JCR Factor #9

Welcome back around to the latest and final John C. Reilly Factor — Thomas J’s latest character study. If you’re hankering for more posts just like this, be sure to visit the Features menu up top and check out sub-menu, John C. Reilly!

It’s a shame I could only make it to nine with this feature. I could have come up with an even-number of these posts had I not procrastinated so much earlier in the year. Alas, here we are in December and with me not wanting to extend the feature into the new year. No, I didn’t get to Gangs of New York. No, I didn’t get to watching Hard Eight nor Wreck It Ralph nor The Aviator. I also neglected roles like Dewey Cox, John (from Cyrus), Franklin (from We Need to Talk About Kevin), Maury Slocum (Life After Beth), Amos Hart or the voice of #5. I know. That’s a lot of stuff I could have talked about this year but there are, after all, so many hours in a day and so it is with this potentially lesser-known (or more forgotten) role that I bid adieu to this feature.

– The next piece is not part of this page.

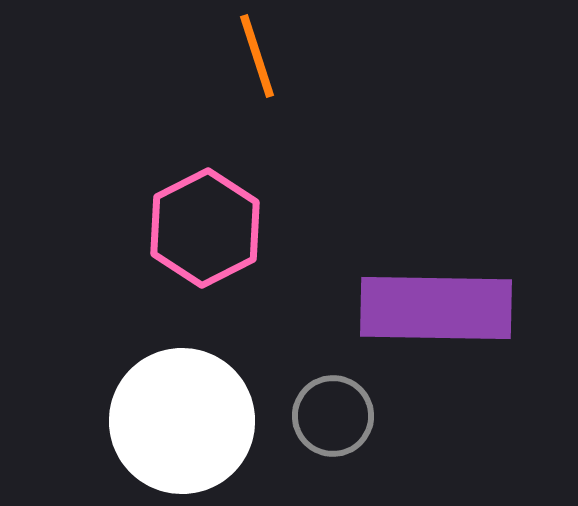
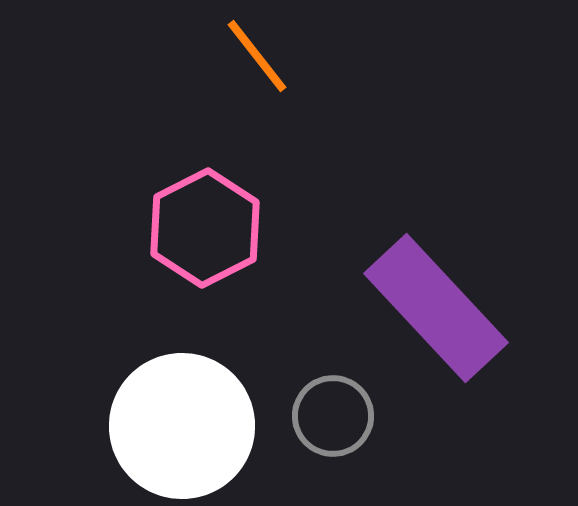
orange line: rotated 20 degrees counterclockwise
purple rectangle: rotated 46 degrees clockwise
white circle: moved 5 px down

John C. Reilly as Tucker Van Dyke in Lasse Hallström’s What’s Eating Gilbert Grape

Role Type: Supporting

Genre: comedy/drama/romance

Character Profile: Tucker is a small-town, good-natured man who wants to find better work for himself so he can improve the quality of his life. He is, for all intents and purposes, an everyman who is at once easy to identify with and easy to be around. In Endora, everyone knows everyone and of course Tucker has been friends with Gilbert Grape for years. Throughout the film he’s seen lending a hand as Gilbert makes repairs around the rundown family home in which his morbidly obese mother has been hiding herself for over 7 years. Tucker has aspirations of getting a job at the Burger Barn, a new fast food joint that is brought in with hopes that it will boost the small-town economy.

If you lose JCR, the film loses: one of its most charming characters. This isn’t one of those roles where I have trouble envisioning anyone else playing the part and yet Tucker Van Dyke gives Reilly yet another chance to show his versatility as this is one of his most stripped-back and humble characters I’ve yet highlighted. A highly affable, helpful man but one who still has a quirky mannerism or two that would likely not be there had the character been imbued with anyone else’s style. Certainly not the most meaty role, his Tucker makes the small Iowan town feel a little less depressing and a little more friendly.

That’s what he said: “Listen, I saw a guy at the state fair who was . . . a little bigger. Look, all I’m sayin’ is that she’s not the biggest I ever seen, okay?”